Claro que a formalização não foi sinónimo de progresso social pois que, se as condições materiais e outras se mantiverem, a situação não se altera significativamente; mas ainda menos se altera, se a própria prática for formalmente reconhecida como legítima. 

O passado tende sempre a regressar com outras roupagens, mudando-se alguma coisa para que tudo fique na mesma. 

Parece não se perceber que ao admitir-se as prostitutas como 'trabalhadoras' está a legitimar-se a função que desempenham ao serem compradas por homens para sexo; não se percebe que está a legitimar-se a escravatura sexual. Sim, porque a prostituta é comprada, como os escravos também o eram nos mercados para o efeito criados, depois de terem sido aprisionados. O mesmo se passa com as prostitutas que, por meios mais sofisticados, também são 'aprisionadas', às vezes mesmo literalmente — não é à toa que se fala de tráfico de seres humanos — e empurradas para o mesmo tipo de mercado, em circunstâncias no essencial equivalentes. 

É preciso respeitar as palavras, não vale tudo! O trabalho é, como Marx ensinou, a atividade humana mais distintiva, a que nos distanciou dos animais e nos humanizou; e o produto do trabalho, por mais humilde que seja, é a expressão da criatividade criadora do ser humano, capacidade essa que, em simultâneo, o criou. Lembremos, por exemplo, a designação de 'homo faber' que remete precisamente para um estádio primitivo da humanização que ocorreu com a 'invenção' do fabrico de instrumentos — ele próprio um trabalho — que permitiu transformar a natureza em objeto de fruição. 

Chamar ao sexo trabalho e à prostituta trabalhadora é defender que é perfeitamente legítimo e natural que ela se venda, ou melhor que ela seja comprada. Dizer-se, como por vezes se diz, que ela apenas vende o seu corpo, isto é 'permitir' que ele seja comprado, é vender-se a si mesmo. É preciso perceber que não há esse dualismo corpo-mente; há sim um ser corpóreo, um ser animal, da família dos primatas, que, através de vicissitudes várias, desenvolveu um cérebro mais complexo e foi capaz de criar linguagem não onomatopaica, constituída por um sistema de signos, e de com ela pensar e verbalizar o pensamento. 

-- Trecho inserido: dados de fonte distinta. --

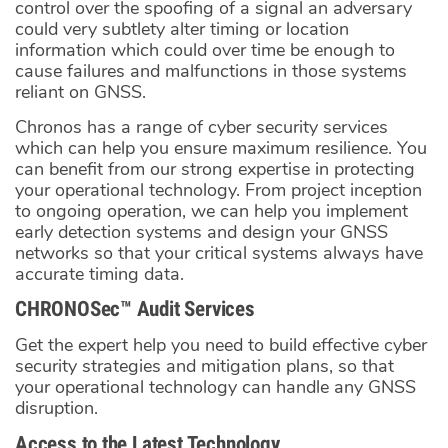
control over the spoofing of a signal an adversary
could very subtlety alter timing or location
information which could over time be enough to
cause failures and malfunctions in those systems
reliant on GNSS.
Chronos has a range of cyber security services
which can help you ensure maximum resilience. You
can benefit from our strong expertise in protecting
your operational technology. From project inception
to ongoing operation, we can help you implement
early detection systems and design your GNSS
networks so that your critical systems always have
accurate timing data.
CHRONOSec™ Audit Services
Get the expert help you need to build effective cyber
security strategies and mitigation plans, so that
your operational technology can handle any GNSS
disruption.
Access to the Latest Technology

De modo que, hoje, graças a este fantástico evento, temos obrigação de parar para pensar; de lembrar que as palavras servem para exprimir a realidade e agir de forma eficiente quando for o caso; mas só agiremos de forma eficiente se designarmos corretamente a realidade, o que é um primeiro passo para a compreendermos; e, de seguida, para a transformarmos de acordo com os nossos interesses enquanto seres humanos. 

9/01/2022

Comentários

  1. Afirmo convictamente o meu inteiro apoio a este texto. Se ele der ocasião a abrir um debate, tanto melhor. Servirá para que as intervenientes esclareçam as suas dúvidas e "certezas", porque o debate de ideias é salutar.